[Records from a data collection]
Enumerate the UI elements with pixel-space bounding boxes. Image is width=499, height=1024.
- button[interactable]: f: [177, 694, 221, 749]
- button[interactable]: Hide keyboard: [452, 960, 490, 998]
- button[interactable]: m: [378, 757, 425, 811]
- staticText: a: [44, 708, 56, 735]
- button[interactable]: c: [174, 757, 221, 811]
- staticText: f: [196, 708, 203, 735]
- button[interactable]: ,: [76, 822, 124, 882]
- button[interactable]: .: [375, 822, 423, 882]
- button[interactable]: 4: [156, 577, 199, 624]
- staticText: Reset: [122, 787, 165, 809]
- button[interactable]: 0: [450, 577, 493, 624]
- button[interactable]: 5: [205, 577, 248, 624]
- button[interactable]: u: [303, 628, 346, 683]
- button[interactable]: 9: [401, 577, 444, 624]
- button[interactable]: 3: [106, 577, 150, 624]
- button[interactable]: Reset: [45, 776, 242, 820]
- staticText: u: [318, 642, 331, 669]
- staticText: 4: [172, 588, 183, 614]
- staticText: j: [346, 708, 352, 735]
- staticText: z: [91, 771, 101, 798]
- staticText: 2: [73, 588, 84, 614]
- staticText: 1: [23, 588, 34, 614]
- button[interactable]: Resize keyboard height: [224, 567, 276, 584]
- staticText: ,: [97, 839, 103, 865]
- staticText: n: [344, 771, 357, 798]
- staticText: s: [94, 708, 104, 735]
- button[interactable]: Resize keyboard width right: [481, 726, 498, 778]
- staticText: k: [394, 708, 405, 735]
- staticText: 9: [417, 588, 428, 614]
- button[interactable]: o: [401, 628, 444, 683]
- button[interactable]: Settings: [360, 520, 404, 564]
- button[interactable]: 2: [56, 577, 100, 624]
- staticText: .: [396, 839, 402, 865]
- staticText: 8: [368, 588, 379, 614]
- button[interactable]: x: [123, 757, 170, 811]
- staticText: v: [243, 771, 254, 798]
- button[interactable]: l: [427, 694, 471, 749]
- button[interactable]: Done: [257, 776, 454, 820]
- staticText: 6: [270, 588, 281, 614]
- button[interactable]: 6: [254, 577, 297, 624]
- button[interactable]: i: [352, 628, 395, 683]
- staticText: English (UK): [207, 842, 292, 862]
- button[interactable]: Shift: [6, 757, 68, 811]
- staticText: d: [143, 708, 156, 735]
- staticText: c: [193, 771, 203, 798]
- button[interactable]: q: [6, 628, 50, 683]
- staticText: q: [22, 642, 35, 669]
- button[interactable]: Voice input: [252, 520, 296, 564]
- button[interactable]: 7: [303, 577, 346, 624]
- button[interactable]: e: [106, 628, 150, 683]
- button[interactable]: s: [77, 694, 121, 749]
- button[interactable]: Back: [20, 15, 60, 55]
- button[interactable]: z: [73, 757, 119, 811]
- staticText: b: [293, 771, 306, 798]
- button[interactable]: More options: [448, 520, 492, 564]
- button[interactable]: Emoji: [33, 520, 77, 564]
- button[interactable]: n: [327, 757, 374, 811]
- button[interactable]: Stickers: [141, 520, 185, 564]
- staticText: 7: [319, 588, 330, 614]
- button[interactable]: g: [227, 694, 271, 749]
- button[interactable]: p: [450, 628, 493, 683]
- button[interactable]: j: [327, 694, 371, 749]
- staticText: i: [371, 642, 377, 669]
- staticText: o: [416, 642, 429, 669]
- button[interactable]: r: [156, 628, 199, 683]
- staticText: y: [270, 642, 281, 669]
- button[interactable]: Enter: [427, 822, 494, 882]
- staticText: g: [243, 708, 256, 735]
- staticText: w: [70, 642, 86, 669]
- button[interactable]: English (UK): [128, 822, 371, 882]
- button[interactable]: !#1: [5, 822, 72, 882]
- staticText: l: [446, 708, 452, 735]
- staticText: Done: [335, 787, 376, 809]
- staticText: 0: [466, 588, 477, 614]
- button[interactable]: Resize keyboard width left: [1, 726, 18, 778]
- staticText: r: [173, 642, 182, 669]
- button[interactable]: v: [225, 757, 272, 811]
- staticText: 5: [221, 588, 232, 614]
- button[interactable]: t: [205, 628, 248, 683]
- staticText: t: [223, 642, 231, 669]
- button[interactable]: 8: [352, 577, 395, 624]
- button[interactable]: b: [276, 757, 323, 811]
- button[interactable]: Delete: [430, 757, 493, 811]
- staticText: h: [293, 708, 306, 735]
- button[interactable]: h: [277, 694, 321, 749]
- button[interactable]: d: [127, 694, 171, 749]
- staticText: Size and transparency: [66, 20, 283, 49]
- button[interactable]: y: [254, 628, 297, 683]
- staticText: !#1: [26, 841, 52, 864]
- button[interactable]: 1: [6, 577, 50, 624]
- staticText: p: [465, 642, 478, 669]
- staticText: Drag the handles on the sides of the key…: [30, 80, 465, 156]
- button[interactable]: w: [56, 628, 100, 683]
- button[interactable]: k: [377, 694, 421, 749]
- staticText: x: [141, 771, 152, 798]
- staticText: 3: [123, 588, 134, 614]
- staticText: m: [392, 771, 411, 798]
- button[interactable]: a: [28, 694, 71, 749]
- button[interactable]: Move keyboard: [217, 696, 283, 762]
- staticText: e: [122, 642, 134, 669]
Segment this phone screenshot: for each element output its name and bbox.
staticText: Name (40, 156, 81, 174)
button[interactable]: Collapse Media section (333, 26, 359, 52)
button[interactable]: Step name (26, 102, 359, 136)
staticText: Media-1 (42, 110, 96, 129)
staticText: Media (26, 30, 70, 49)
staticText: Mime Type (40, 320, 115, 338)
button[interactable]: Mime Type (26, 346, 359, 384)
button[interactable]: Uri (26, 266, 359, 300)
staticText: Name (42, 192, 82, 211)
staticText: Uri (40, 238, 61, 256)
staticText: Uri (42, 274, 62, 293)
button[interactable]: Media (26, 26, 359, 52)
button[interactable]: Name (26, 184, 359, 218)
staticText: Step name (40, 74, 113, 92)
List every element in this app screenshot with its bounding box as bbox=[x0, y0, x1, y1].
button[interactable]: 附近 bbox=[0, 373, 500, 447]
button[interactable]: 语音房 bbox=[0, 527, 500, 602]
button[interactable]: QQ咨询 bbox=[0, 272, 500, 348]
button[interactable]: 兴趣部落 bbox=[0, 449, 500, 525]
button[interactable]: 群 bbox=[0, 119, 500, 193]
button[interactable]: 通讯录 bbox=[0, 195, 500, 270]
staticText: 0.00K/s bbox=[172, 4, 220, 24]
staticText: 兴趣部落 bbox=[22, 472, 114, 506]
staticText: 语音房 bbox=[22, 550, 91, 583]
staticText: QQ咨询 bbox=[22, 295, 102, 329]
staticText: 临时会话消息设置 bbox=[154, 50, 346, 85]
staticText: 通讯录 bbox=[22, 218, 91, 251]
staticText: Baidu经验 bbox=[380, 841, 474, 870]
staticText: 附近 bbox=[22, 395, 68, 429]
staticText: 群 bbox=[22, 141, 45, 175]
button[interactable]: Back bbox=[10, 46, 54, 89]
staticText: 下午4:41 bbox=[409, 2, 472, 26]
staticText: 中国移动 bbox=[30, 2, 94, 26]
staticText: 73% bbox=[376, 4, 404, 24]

# REQUIRED WORK
Through the last line of the entries above, beginning at the line containing "Segment this phone", transcribe each line exactly, both ends included and nothing more.

# PROBLEM SOLUTION
Segment this phone screenshot: for each element output its name and bbox.
staticText: Name (40, 156, 81, 174)
button[interactable]: Collapse Media section (333, 26, 359, 52)
button[interactable]: Step name (26, 102, 359, 136)
staticText: Media-1 (42, 110, 96, 129)
staticText: Media (26, 30, 70, 49)
staticText: Mime Type (40, 320, 115, 338)
button[interactable]: Mime Type (26, 346, 359, 384)
button[interactable]: Uri (26, 266, 359, 300)
staticText: Name (42, 192, 82, 211)
staticText: Uri (40, 238, 61, 256)
staticText: Uri (42, 274, 62, 293)
button[interactable]: Media (26, 26, 359, 52)
button[interactable]: Name (26, 184, 359, 218)
staticText: Step name (40, 74, 113, 92)
List every element in this app screenshot with its bounding box as bbox=[x0, y0, x1, y1].
button[interactable]: 附近 bbox=[0, 373, 500, 447]
button[interactable]: 语音房 bbox=[0, 527, 500, 602]
button[interactable]: QQ咨询 bbox=[0, 272, 500, 348]
button[interactable]: 兴趣部落 bbox=[0, 449, 500, 525]
button[interactable]: 群 bbox=[0, 119, 500, 193]
button[interactable]: 通讯录 bbox=[0, 195, 500, 270]
staticText: 0.00K/s bbox=[172, 4, 220, 24]
staticText: 兴趣部落 bbox=[22, 472, 114, 506]
staticText: 语音房 bbox=[22, 550, 91, 583]
staticText: QQ咨询 bbox=[22, 295, 102, 329]
staticText: 临时会话消息设置 bbox=[154, 50, 346, 85]
staticText: 通讯录 bbox=[22, 218, 91, 251]
staticText: Baidu经验 bbox=[380, 841, 474, 870]
staticText: 附近 bbox=[22, 395, 68, 429]
staticText: 群 bbox=[22, 141, 45, 175]
button[interactable]: Back bbox=[10, 46, 54, 89]
staticText: 下午4:41 bbox=[409, 2, 472, 26]
staticText: 中国移动 bbox=[30, 2, 94, 26]
staticText: 73% bbox=[376, 4, 404, 24]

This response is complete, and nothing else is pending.